Bien dice un amigo, nadie sabe para quién se
baña, y es tal vez la mayor de las frases que he escuchado en mucho tiempo,
para algunos será tonta y sosa, pero para mí, es la realidad; luego de ver como
infructuosamente intentaba conquistar a la persona que para mí era tal vez una
de esas que solo se ven cada 10 años y descubrir que el interés se había terminado
por completo, decidí armarme de valor y continuar con mi existencia como venía
antes de recibir ese mensaje de Facebook con el que comenzó todo este embrollo
de ires y venires, textos y lecturas de whatsapp, llamadas en la noche
solicitando disculpas para luego desaparecer el resto de días sin explicación
alguna, desplantes a los que intentaba excusarlo y tener paciencia, pero la
resignación estaba torturando mi alma y abrazando mi corazón hasta impedir que
las palpitaciones se sintieran. La tristeza me inundo y la amargura se hizo
presente, aquellos ojos que brillaron por una ilusión, opacos esperaban que la
pantalla del celular brillara mostrando su nombre, pero eso no sucedió.
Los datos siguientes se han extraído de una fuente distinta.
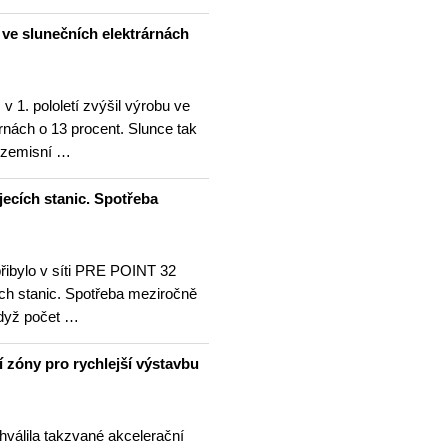
u ve slunečních elektrárnách
v 1. pololetí zvýšil výrobu ve
rnách o 13 procent. Slunce tak
ezemisní …
jecích stanic. Spotřeba
přibylo v síti PRE POINT 32
ích stanic. Spotřeba meziročně
když počet …
í zóny pro rychlejší výstavbu
hválila takzvané akcelerační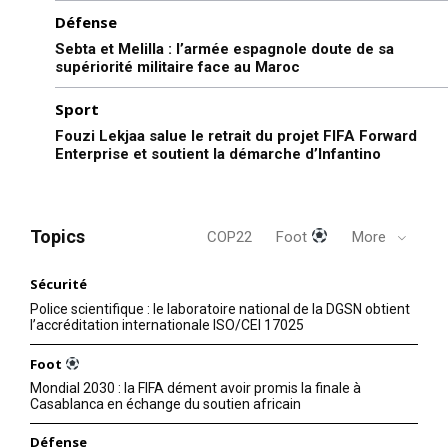
Défense
Sebta et Melilla : l’armée espagnole doute de sa
supériorité militaire face au Maroc
Sport
Fouzi Lekjaa salue le retrait du projet FIFA Forward
Enterprise et soutient la démarche d’Infantino
Topics
COP22
Foot
More
Sécurité
Police scientifique : le laboratoire national de la DGSN obtient
l’accréditation internationale ISO/CEI 17025
Foot
Mondial 2030 : la FIFA dément avoir promis la finale à
Casablanca en échange du soutien africain
Défense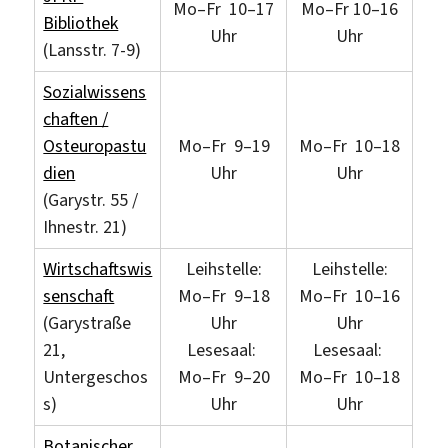
Mo–Fr 10–17
Mo–Fr 10–16
Bibliothek
Uhr
Uhr
(Lansstr. 7-9)
Sozialwissens
chaften /
Osteuropastu
Mo–Fr 9–19
Mo–Fr 10–18
dien
Uhr
Uhr
(Garystr. 55 /
Ihnestr. 21)
Wirtschaftswis
Leihstelle:
Leihstelle:
senschaft
Mo–Fr 9–18
Mo–Fr 10–16
(Garystraße
Uhr
Uhr
21,
Lesesaal:
Lesesaal:
Untergeschos
Mo–Fr 9–20
Mo–Fr 10–18
s)
Uhr
Uhr
Botanischer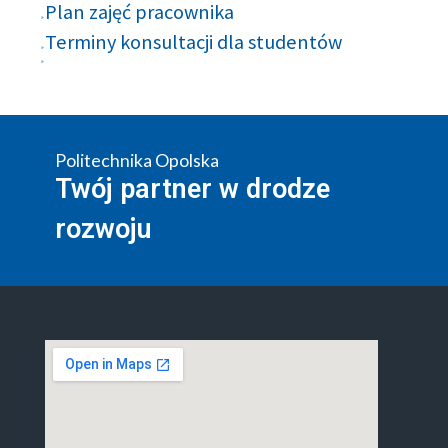
Plan zajęć pracownika
Terminy konsultacji dla studentów
Politechnika Opolska
Twój partner w drodze
rozwoju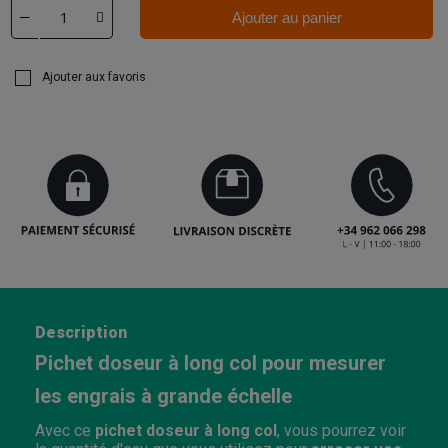
Ajouter au panier
Ajouter aux favoris
Description
Pichet doseur à long col pour mesurer
les engrais à grande échelle
Avec ce
pichet doseur à long col
, vous pourrez voir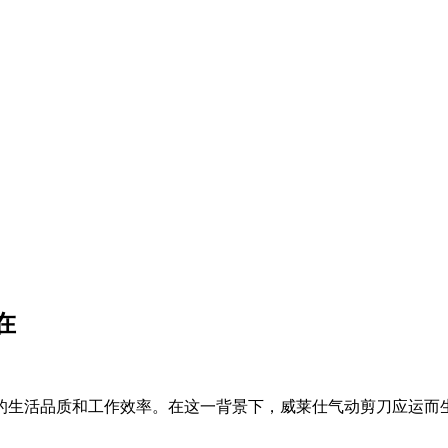
在
的生活品质和工作效率。在这一背景下，威莱仕气动剪刀应运而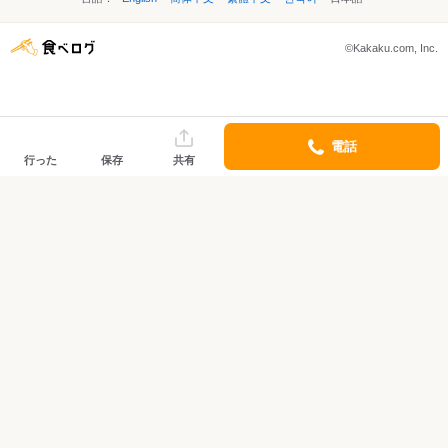
©Kakaku.com, Inc.
電話
行った
保存
共有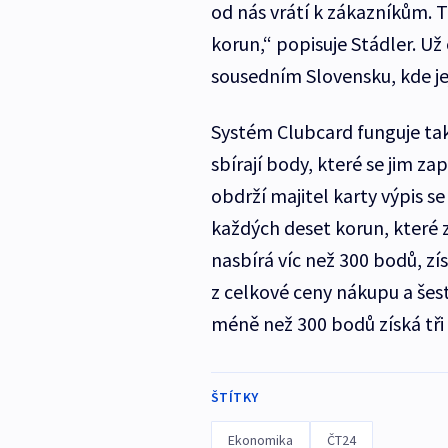
od nás vrátí k zákazníkům. 
korun,“ popisuje Stádler. Už
sousedním Slovensku, kde jej
Systém Clubcard funguje tak
sbírají body, které se jim za
obdrží majitel karty výpis 
každých deset korun, které z
nasbírá víc než 300 bodů, z
z celkové ceny nákupu a šest
méně než 300 bodů získá tři
ŠTÍTKY
Ekonomika
ČT24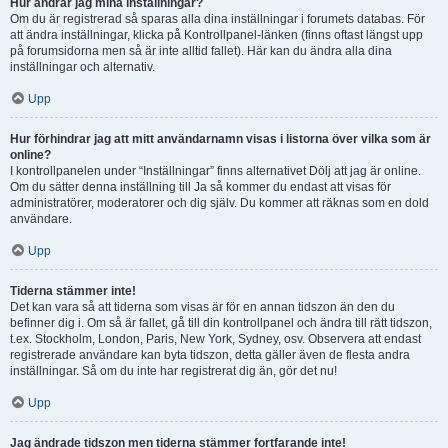
Hur ändrar jag mina inställningar?
Om du är registrerad så sparas alla dina inställningar i forumets databas. För
att ändra inställningar, klicka på Kontrollpanel-länken (finns oftast längst upp
på forumsidorna men så är inte alltid fallet). Här kan du ändra alla dina
inställningar och alternativ.
Upp
Hur förhindrar jag att mitt användarnamn visas i listorna över vilka som är
online?
I kontrollpanelen under “Inställningar” finns alternativet Dölj att jag är online.
Om du sätter denna inställning till Ja så kommer du endast att visas för
administratörer, moderatorer och dig själv. Du kommer att räknas som en dold
användare.
Upp
Tiderna stämmer inte!
Det kan vara så att tiderna som visas är för en annan tidszon än den du
befinner dig i. Om så är fallet, gå till din kontrollpanel och ändra till rätt tidszon,
t.ex. Stockholm, London, Paris, New York, Sydney, osv. Observera att endast
registrerade användare kan byta tidszon, detta gäller även de flesta andra
inställningar. Så om du inte har registrerat dig än, gör det nu!
Upp
Jag ändrade tidszon men tiderna stämmer fortfarande inte!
Cumplir el último día del año para algunos es
jarto, pero para mí es lo máximo, tengo múltiples celebraciones de cumpleaños y
regalos no pueden faltar, 4 días antes de esté día, salí con mis amigos a la
celebración gay, porque mis cumpleaños tiene fiesta gay y luego la fiesta
heterosexual, esas dos no pueden faltar, en esos lugares de barra libre donde
el trago es malo y aunque no te deja ciego si te embriaga con dos o tres copas, y cuando se termina el tres
esquinas te sirven cuanta basura liquida encuentran, encontré unos ojitos que
de vez en cuando cruzaban mi mirada, debo confesar que soy demasiado tímido
para entablar una conversación y más con extraños. Tragos van, mezclas vienen,
la borrachera llega y en un momento estábamos bailando juntos y preguntándonos los
datos personales. ¿La verdad me creerían si digo que por ese momento entendí
por segunda vez lo que es el amor a primera vista? , pues en ese momento así lo
sentí, algo me llevo a su boca y un beso cerró una despedida temporal. Al igual que el primero después de un tiempo
el interés bajó y todo terminó como una bonita ilusión, ahora comprendo que tal
vez soy yo el que genera cierta desconfianza y no permite que las personas se
tomen el tiempo para conocerme mejor y llegar a tener una relación estable y
duradera. ¿Tendré que cambiar algo de mí? tal vez, pero aún no logro descifrar
que puede ser exactamente lo que genere falsas alarmas.